One teacher proselytized one child and another child felt so uncomfortable at school that the parents started to home school, said the lawsuit filed in federal court in Statesboro Monday.
Attempts to reach Valerie Watson, principal of Swainsboro Primary School, and Kevin Judy, superintendent of the Emanuel County school system, were unsuccessful.
The lawsuit cloaks the parents and two children in anonymity. It describes the two children as Jesse and Jamie Doe and their parents as John and Jane Doe. They are members of the Freedom From Religion Foundation, an advocacy group regarding church-state issues assisting in the lawsuit.
“Jesse was pressured all semester long to pray,” the foundation said in a statement. “(His first-grade teacher) even held Jesse back from recess to explain her personal Christian beliefs at length, and said that Jesse’s mother was a bad person for not believing in God.
“At the end of the semester, Jesse began to join in the classroom prayers because of … continued coercion.”
The prayers before lunch were not long —- “God our Father, we give thanks, for our many blessings. Amen” was one example.
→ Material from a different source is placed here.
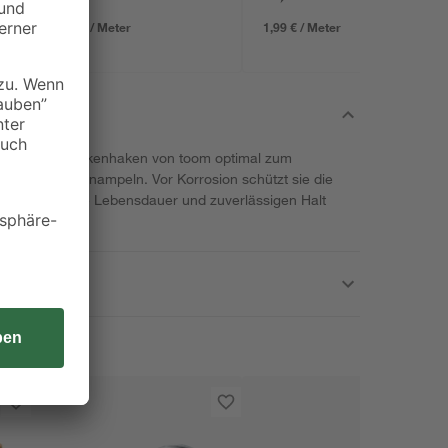
0,85 € / Meter
1,99 € / Meter
n sich die Deckenhaken von toom optimal zum
 oder Blumenampeln. Vor Korrosion schützt sie die
 für eine lange Lebensdauer und zuverlässigen Halt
But the foundation noted they still interfered with the family’s beliefs.
The issue arose at the start of this school year when the parents learned that group prayers were being led in their children’s kindergarten and first-grade classrooms in the primary school.
They protested to principal Watson. That only made the matters worse when the two teachers involved responded by telling the Doe children to sit in the hall during prayers, the lawsuit contends.
Jamie’s teacher announced to the entire kindergarten class that Jamie was not allowed to pray to God and then told Jamie to wait in the hallway while the rest of the class prayed, the lawsuit said.
A classmate teased Jamie because he thought he was being punished for failing to pray, the lawsuit said. Jamie became so uncomfortable his parents started home schooling him, the lawsuit said.
Jesse told his parents that his first-grade teacher “used her ‘mean voice’ when instructing him to wait in the hallway.” The teacher also “told the class that Jesse cannot recite the Pledge of Allegiance with the rest of the class, since it contains the words ‘under God’ … which further stigmatized and singled out Jesse,” the lawsuit said.